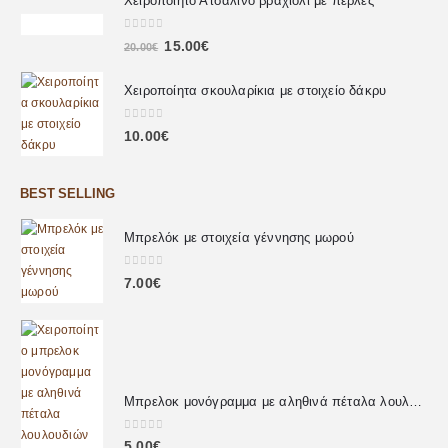
Χειροποίητο Ατσάλινο βραχιόλι με πέρλες
0
out of 5
15.00
€
20.00
€
Χειροποίητα σκουλαρίκια με στοιχείο δάκρυ
0
out of 5
10.00
€
BEST SELLING
Μπρελόκ με στοιχεία γέννησης μωρού
0
out of 5
7.00
€
Μπρελοκ μονόγραμμα με αληθινά πέταλα λουλουδιών
0
out of 5
5.00
€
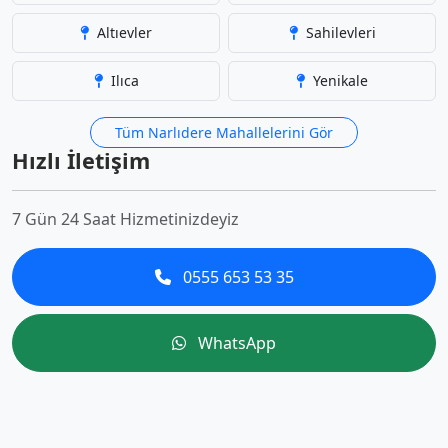
Altıevler
Sahilevleri
Ilıca
Yenikale
Tüm Narlıdere Mahallelerini Gör
Hızlı İletişim
7 Gün 24 Saat Hizmetinizdeyiz
0555 653 53 35
WhatsApp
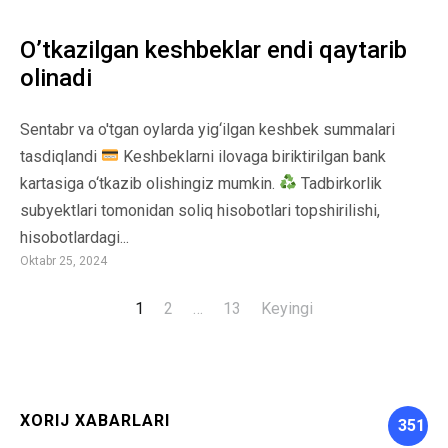
O’tkazilgan keshbeklar endi qaytarib
olinadi
Sentabr va o'tgan oylarda yig‘ilgan keshbek summalari
tasdiqlandi
Keshbeklarni ilovaga biriktirilgan bank
kartasiga o‘tkazib olishingiz mumkin.
Tadbirkorlik
subyektlari tomonidan soliq hisobotlari topshirilishi,
hisobotlardagi...
Oktabr 25, 2024
1
2
…
13
Keyingi
Maqolalar
bo‘yicha
harakatlanish
XORIJ XABARLARI
351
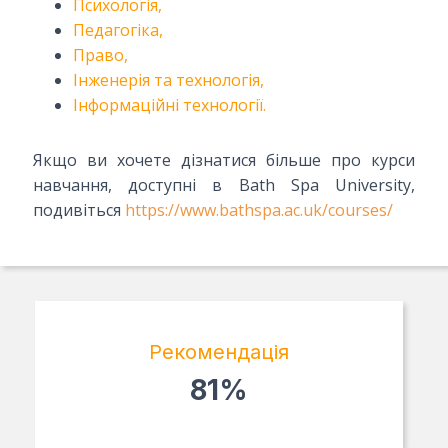
Психологія,
Педагогіка,
Право,
Інженерія та технологія,
Інформаційні технології.
Якщо ви хочете дізнатися більше про курси
навчання, доступні в Bath Spa University,
подивіться
https://www.bathspa.ac.uk/courses/
Рекомендація
81%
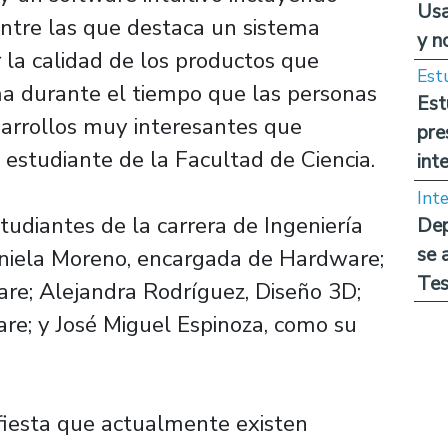
Usa
 entre las que destaca un sistema
y n
la calidad de los productos que
Est
a durante el tiempo que las personas
Est
arrollos muy interesantes que
pre
estudiante de la Facultad de Ciencia.
int
Int
udiantes de la carrera de Ingeniería
Dep
se 
aniela Moreno, encargada de Hardware;
Tes
are; Alejandra Rodríguez, Diseño 3D;
re; y José Miguel Espinoza, como su
fiesta que actualmente existen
---------------
**WHAT TO WORK ON**
Copy the data precisely. Skip every picture.

**RESPONSE BOX**
Χειροποίητο Ατσάλινο βραχιόλι με πέρλες
0
out of 5
15.00
€
20.00
€
Χειροποίητα σκουλαρίκια με στοιχείο δάκρυ
0
out of 5
10.00
€
BEST SELLING
Μπρελόκ με στοιχεία γέννησης μωρού
0
out of 5
7.00
€
Μπρελοκ μονόγραμμα με αληθινά πέταλα λουλουδιών
0
out of 5
5.00
€
Altıevler
Sahilevleri
Ilıca
Yenikale
Tüm Narlıdere Mahallelerini Gör
Hızlı İletişim
7 Gün 24 Saat Hizmetinizdeyiz
0555 653 53 35
WhatsApp
O’tkazilgan keshbeklar endi qaytarib
olinadi
Sentabr va o'tgan oylarda yig‘ilgan keshbek summalari
tasdiqlandi
Keshbeklarni ilovaga biriktirilgan bank
kartasiga o‘tkazib olishingiz mumkin.
Tadbirkorlik
subyektlari tomonidan soliq hisobotlari topshirilishi,
hisobotlardagi...
Oktabr 25, 2024
1
2
…
13
Keyingi
Maqolalar
bo‘yicha
harakatlanish
XORIJ XABARLARI
351
Психологія,
Педагогіка,
Право,
Інженерія та технологія,
Інформаційні технології.
Якщо ви хочете дізнатися більше про курси
навчання, доступні в Bath Spa University,
подивіться
https://www.bathspa.ac.uk/courses/
Рекомендація
81%
Usa
 entre las que destaca un sistema
y n
la calidad de los productos que
Est
a durante el tiempo que las personas
Est
arrollos muy interesantes que
pre
estudiante de la Facultad de Ciencia.
int
Int
udiantes de la carrera de Ingeniería
Dep
se 
aniela Moreno, encargada de Hardware;
Tes
are; Alejandra Rodríguez, Diseño 3D;
re; y José Miguel Espinoza, como su
fiesta que actualmente existen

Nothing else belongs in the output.